*** Opening DATA ***

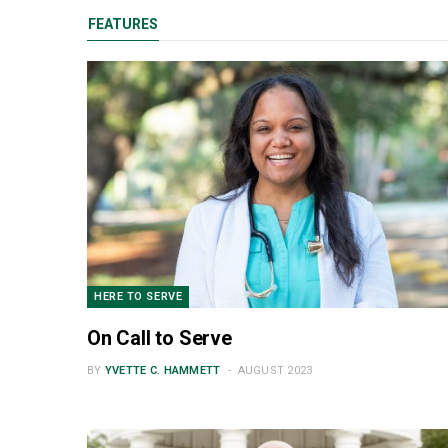
FEATURES
HERE TO SERVE
On Call to Serve
BY
YVETTE C. HAMMETT
AUGUST 2023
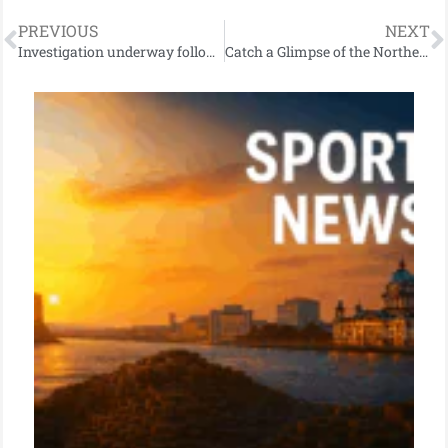
PREVIOUS
NEXT
Investigation underway following fatal road traffic collision near Holywood
Catch a Glimpse of the Northern Lights Tonight in Northern Ireland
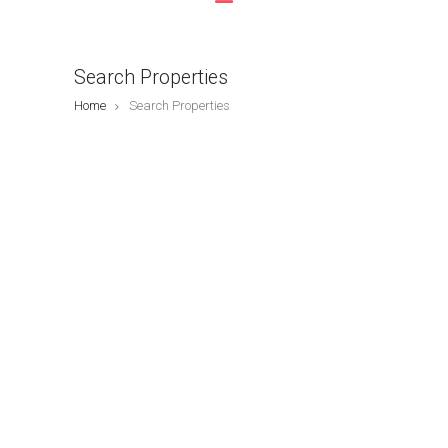
Search Properties
Home
Search Properties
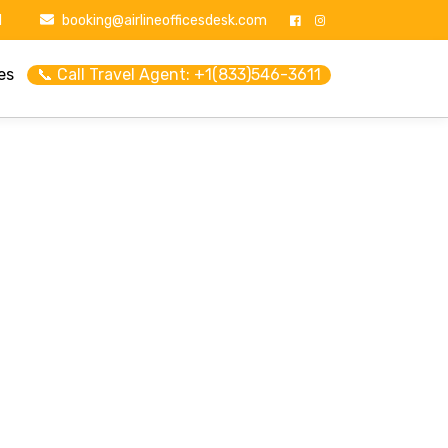
1
booking@airlineofficesdesk.com
es
📞 Call Travel Agent: +1(833)546-3611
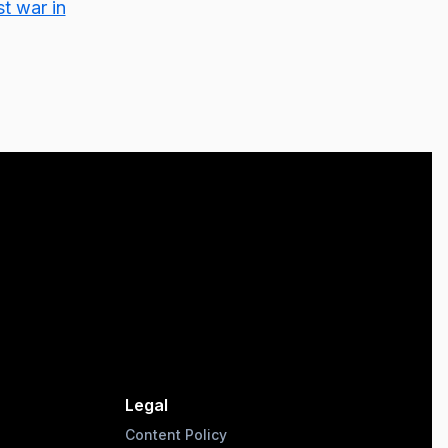
st war in
Legal
Content Policy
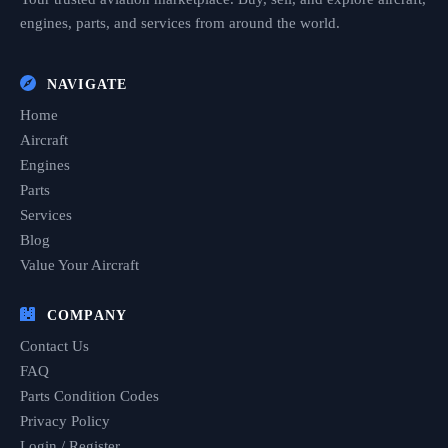
engines, parts, and services from around the world.
NAVIGATE
Home
Aircraft
Engines
Parts
Services
Blog
Value Your Aircraft
COMPANY
Contact Us
FAQ
Parts Condition Codes
Privacy Policy
Login / Register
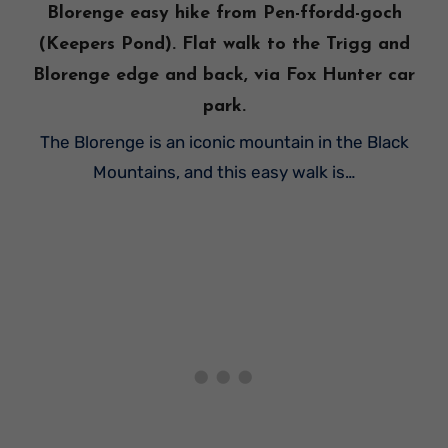
Blorenge easy hike from Pen-ffordd-goch
(Keepers Pond). Flat walk to the Trigg and
Blorenge edge and back, via Fox Hunter car
park.
The Blorenge is an iconic mountain in the Black
Mountains, and this easy walk is…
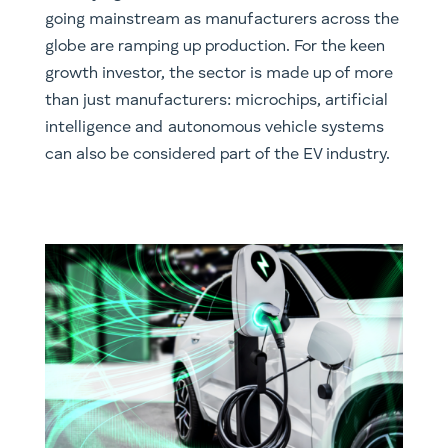
going mainstream as manufacturers across the
globe are ramping up production. For the keen
growth investor, the sector is made up of more
than just manufacturers: microchips, artificial
intelligence and autonomous vehicle systems
can also be considered part of the EV industry.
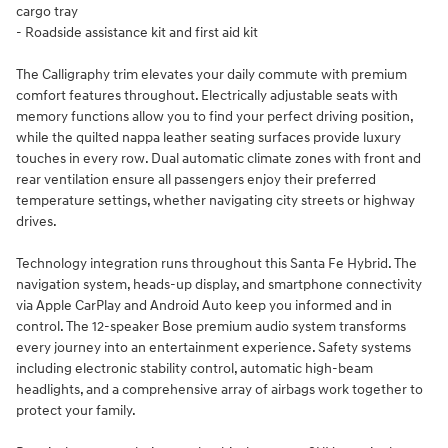
cargo tray
- Roadside assistance kit and first aid kit
The Calligraphy trim elevates your daily commute with premium
comfort features throughout. Electrically adjustable seats with
memory functions allow you to find your perfect driving position,
while the quilted nappa leather seating surfaces provide luxury
touches in every row. Dual automatic climate zones with front and
rear ventilation ensure all passengers enjoy their preferred
temperature settings, whether navigating city streets or highway
drives.
Technology integration runs throughout this Santa Fe Hybrid. The
navigation system, heads-up display, and smartphone connectivity
via Apple CarPlay and Android Auto keep you informed and in
control. The 12-speaker Bose premium audio system transforms
every journey into an entertainment experience. Safety systems
including electronic stability control, automatic high-beam
headlights, and a comprehensive array of airbags work together to
protect your family.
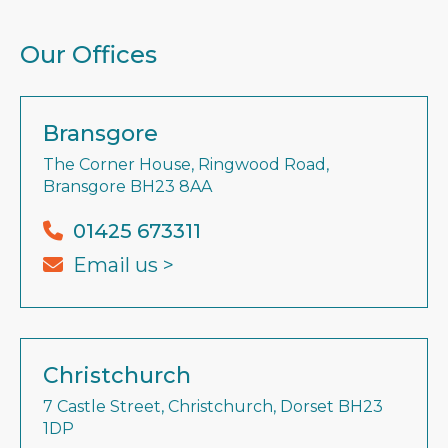
Our Offices
Bransgore
The Corner House, Ringwood Road,
Bransgore BH23 8AA
01425 673311
Email us >
Christchurch
7 Castle Street, Christchurch, Dorset BH23
1DP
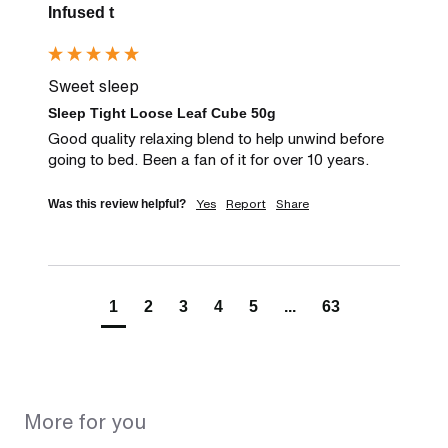
Infused t
Sweet sleep
Sleep Tight Loose Leaf Cube 50g
Good quality relaxing blend to help unwind before 
going to bed. Been a fan of it for over 10 years.
Yes
Report
Share
Was this review helpful?
1
2
3
4
5
...
63
More for you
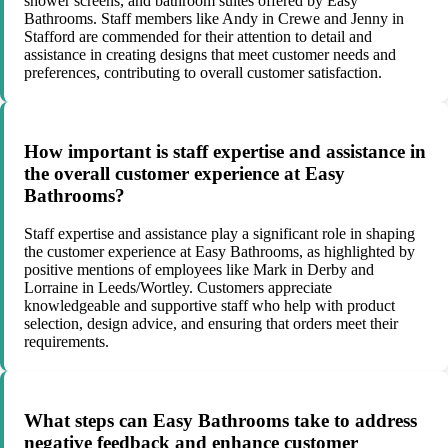
shower screens, and bathroom suites offered by Easy
Bathrooms. Staff members like Andy in Crewe and Jenny in
Stafford are commended for their attention to detail and
assistance in creating designs that meet customer needs and
preferences, contributing to overall customer satisfaction.
How important is staff expertise and assistance in
the overall customer experience at Easy
Bathrooms?
Staff expertise and assistance play a significant role in shaping
the customer experience at Easy Bathrooms, as highlighted by
positive mentions of employees like Mark in Derby and
Lorraine in Leeds/Wortley. Customers appreciate
knowledgeable and supportive staff who help with product
selection, design advice, and ensuring that orders meet their
requirements.
What steps can Easy Bathrooms take to address
negative feedback and enhance customer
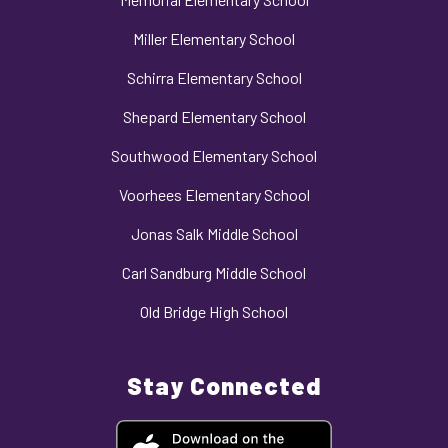
Miller Elementary School
Schirra Elementary School
Shepard Elementary School
Southwood Elementary School
Voorhees Elementary School
Jonas Salk Middle School
Carl Sandburg Middle School
Old Bridge High School
Stay Connected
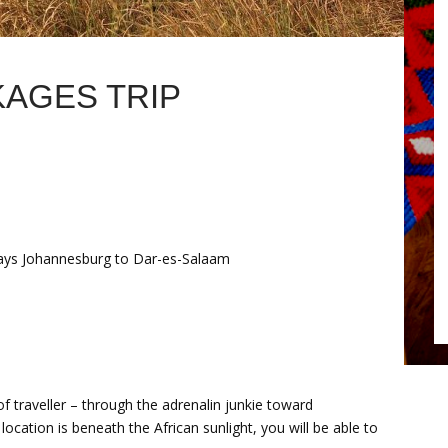
KAGES TRIP
ays Johannesburg to Dar-es-Salaam
 of traveller – through the adrenalin junkie toward
ocation is beneath the African sunlight, you will be able to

*** Closing DATA ***

WHAT YOU SHOULD DO: Could you work out how many lines in the records include "going"? Answer with the number only.

RESPONSE TO THIS EXERCISE: 2